3. Reducing operational surprises and losses -- Risk identification and management enhances the capacity to identify potential events and establish responses, reducing surprises and associated costs or losses.
4. Identifying and managing multiple and cross-enterprise risks -- Every enterprise faces risks across the organization; enterprise risk management facilitates effective responses to the interrelated impacts, as well as integrated responses to multiple related risks.
5. Seizing opportunities -- By considering a full range of potential events, management can better identify and proactively act on opportunities.
6. Improving capital deployment -- Risk information allows management to better assess capital needs and improve capital allocation.

30

What is the expected value of a loss when analyzing and decomposing risk?

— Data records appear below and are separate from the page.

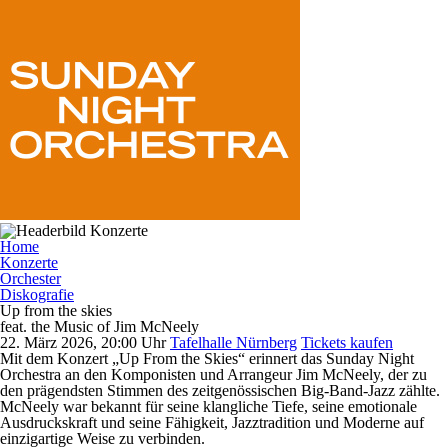
Home
Konzerte
Orchester
Diskografie
Up from the skies
feat. the Music of Jim McNeely
22. März 2026, 20:00 Uhr
Tafelhalle Nürnberg
Tickets kaufen
Mit dem Konzert
„Up From the Skies“
erinnert das
Sunday Night
Orchestra
an den Komponisten und Arrangeur
Jim McNeely
, der zu
den prägendsten Stimmen des zeitgenössischen Big-Band-Jazz zählte.
McNeely war bekannt für seine klangliche Tiefe, seine emotionale
Ausdruckskraft und seine Fähigkeit, Jazztradition und Moderne auf
einzigartige Weise zu verbinden.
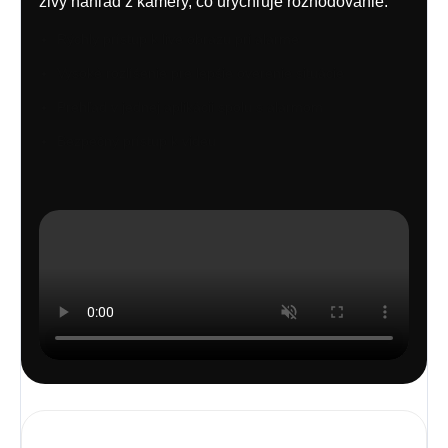
živý náhľad z kamery, čo urýchľuje rozhodovanie.
Rýchly prístup k live obrazu pri alarme
Vysoké rozlíšenie pre lepšie overenie situácie
Prehľad v jednej aplikácii spolu s alarmom
Bezpečný prístup k videu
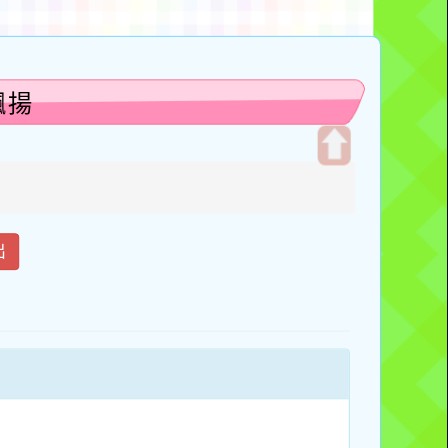
飄揚
開
啟
上
方
出
區
塊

It is the likelihood of the loss, multiplied by the amount of a loss, should one occur.

31

Segregation of Duties (SoD) - Consider four critical activities related to internal control, which should be separated to lessen fraud risk:

1. Authorizing events -- e.g., approving customer credit, authorizing payment of an invoice, approving shipping to a customer;
2. Recording events -- e.g., completing source documents, such as a customer invoice or bill of lading, posting events into the general ledger;
3. Safeguarding resources related to events (custody) -- e.g., maintaining the cash in a bank vault or the inventory in a store;
4. Reconciling, overseeing and auditing -- e.g., board of directors' review, internal and external audits, and reconciling system logs with known system activity.

32

According to COSO, what are the two primary attributes of effective evaluators?

Competence and objectivity are the two main attributes of effective evaluators that are identified by COSO.

33

According to COSO, the use of ongoing and separate evaluations to identify and address changes in internal control effectiveness can best be accomplished in which of the following stages of the monitoring-for-change continuum?

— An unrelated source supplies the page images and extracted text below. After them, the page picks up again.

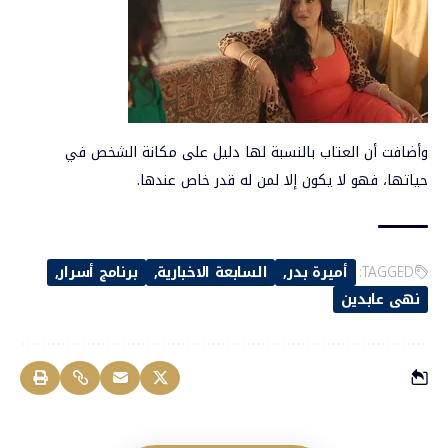
وأضافت أن العتاب بالنسبة لها دليل على مكانة الشخص في
حياتها، فهو لا يكون إلا لمن له قدر خاص عندها.
TAGGED:
أميرة بدر
السابعة الاخبارية
برنامج أسرار
نهى عابدين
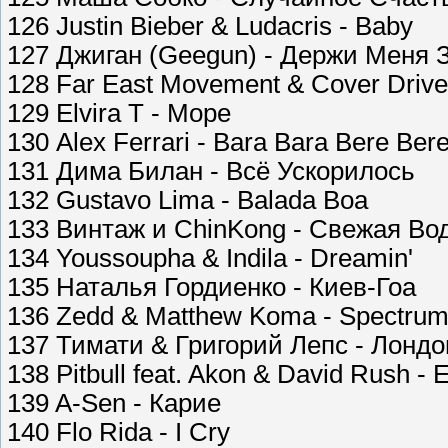
126 Justin Bieber & Ludacris - Baby
127 Джиган (Geegun) - Держи Меня 
128 Far East Movement & Cover Drive
129 Elvira T - Море
130 Alex Ferrari - Bara Bara Bere Ber
131 Дима Билан - Всё Ускорилось
132 Gustavo Lima - Balada Boa
133 Винтаж и ChinKong - Свежая Во
134 Youssoupha & Indila - Dreamin'
135 Наталья Гордиенко - Киев-Гоа
136 Zedd & Matthew Koma - Spectru
137 Тимати & Григорий Лепс - Лондо
138 Pitbull feat. Akon & David Rush -
139 A-Sen - Карие
140 Flo Rida - I Cry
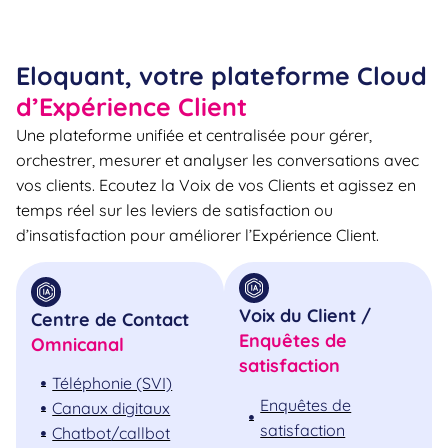
Eloquant, votre plateforme Cloud
d’Expérience Client
Une plateforme unifiée et centralisée pour gérer,
orchestrer, mesurer et analyser les conversations avec
vos clients. Ecoutez la Voix de vos Clients et agissez en
temps réel sur les leviers de satisfaction ou
d’insatisfaction pour améliorer l’Expérience Client.
Voix du Client /
Centre de Contact
Enquêtes de
Omnicanal
satisfaction
Téléphonie (SVI)
Enquêtes de
Canaux digitaux
satisfaction
Chatbot/callbot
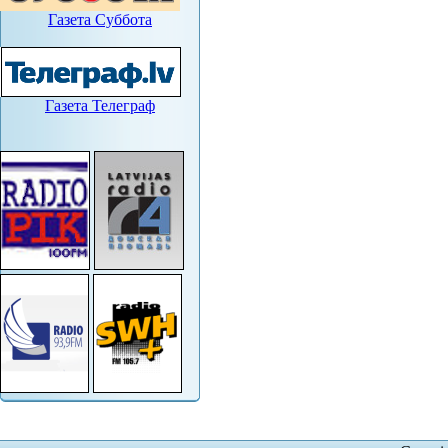
Газета Суббота
Газета Телеграф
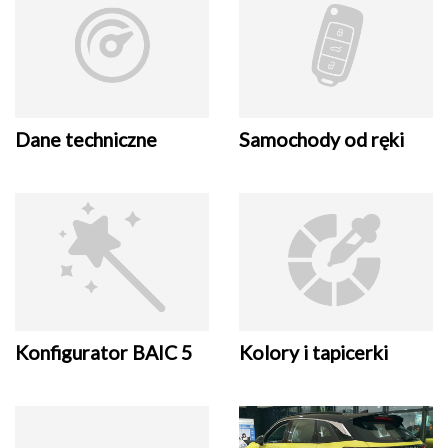
Dane techniczne
Samochody od ręki
Konfigurator BAIC 5
Kolory i tapicerki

Change Identification is the monitoring for change process that would include ongoing and separate evaluations intended to identify and address changes in internal control effectiveness.

34

In a large public corporation, evaluating internal control procedures should be the responsibility of
A. Accounting management staff who report to the CFO.
B. Internal audit staff who report to the board of directors.
C. Operations management staff who report to the chief operations officer.
D. Security management staff who report to the chief facilities officer.

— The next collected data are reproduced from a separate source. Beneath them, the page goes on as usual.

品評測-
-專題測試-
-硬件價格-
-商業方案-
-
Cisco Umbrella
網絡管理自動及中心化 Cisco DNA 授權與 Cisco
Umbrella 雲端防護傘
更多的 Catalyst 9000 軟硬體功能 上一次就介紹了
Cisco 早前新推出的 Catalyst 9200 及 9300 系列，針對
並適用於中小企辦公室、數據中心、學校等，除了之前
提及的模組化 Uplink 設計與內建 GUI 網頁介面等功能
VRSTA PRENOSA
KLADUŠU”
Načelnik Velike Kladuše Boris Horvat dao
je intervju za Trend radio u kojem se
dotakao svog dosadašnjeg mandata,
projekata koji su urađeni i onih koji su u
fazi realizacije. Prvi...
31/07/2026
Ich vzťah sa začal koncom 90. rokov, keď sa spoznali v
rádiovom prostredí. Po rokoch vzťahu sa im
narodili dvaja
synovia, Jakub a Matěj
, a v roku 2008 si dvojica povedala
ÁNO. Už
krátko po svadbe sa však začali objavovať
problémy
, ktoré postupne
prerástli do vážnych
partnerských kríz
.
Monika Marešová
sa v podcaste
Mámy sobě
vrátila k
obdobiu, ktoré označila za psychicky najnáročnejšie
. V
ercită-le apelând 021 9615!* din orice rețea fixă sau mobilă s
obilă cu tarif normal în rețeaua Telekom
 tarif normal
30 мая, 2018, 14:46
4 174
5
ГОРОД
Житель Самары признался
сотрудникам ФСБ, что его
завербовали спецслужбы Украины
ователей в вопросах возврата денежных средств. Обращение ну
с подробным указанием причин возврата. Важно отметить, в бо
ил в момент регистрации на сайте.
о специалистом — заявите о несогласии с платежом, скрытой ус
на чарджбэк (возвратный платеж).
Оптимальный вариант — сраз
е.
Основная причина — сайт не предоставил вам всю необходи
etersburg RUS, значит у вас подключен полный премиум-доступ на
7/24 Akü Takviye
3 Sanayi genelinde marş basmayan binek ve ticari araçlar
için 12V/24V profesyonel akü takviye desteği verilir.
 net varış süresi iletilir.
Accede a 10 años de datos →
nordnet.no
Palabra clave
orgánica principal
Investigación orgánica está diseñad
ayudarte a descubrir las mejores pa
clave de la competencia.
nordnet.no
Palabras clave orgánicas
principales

B. The key to recognizing the correctness of this answer is that the question asks who should engage in "evaluating" internal control procedures (not design or implement control procedures). Among the offered choices, an independent internal audit staff, i.e., who report to the board of directors or an audit committee, but not the CFO, are best qualified to monitor and evaluate internal control procedures.

35

According to COSO, the use of ongoing and separate evaluations to establish a new baseline after changes have been made can best be accomplished in which of the following stages of the monitoring-for-change continuum?

The change management stage involves evaluating the design and implementation of changes and establishing a new baseline.

36

List the four activities that comprise the design and execution of control monitoring.

Prioritize risks, identify controls, identify persuasive information about controls, implement monitoring procedures.

37

What is a condition requiring attention. May represent a perceived, potential or real shortcoming, or an opportunity to strengthen the system to increase the likelihood of achieving objectives?

An internal control deficiency

38

Name the three activities that comprise assessing and reporting on control monitoring.

Prioritize findings, report results as appropriate, follow up to implement corrective actions.

39

What are the three elements of establishing a foundation for control?

The tone at the top, organizational structure, baseline understanding of control effectiveness.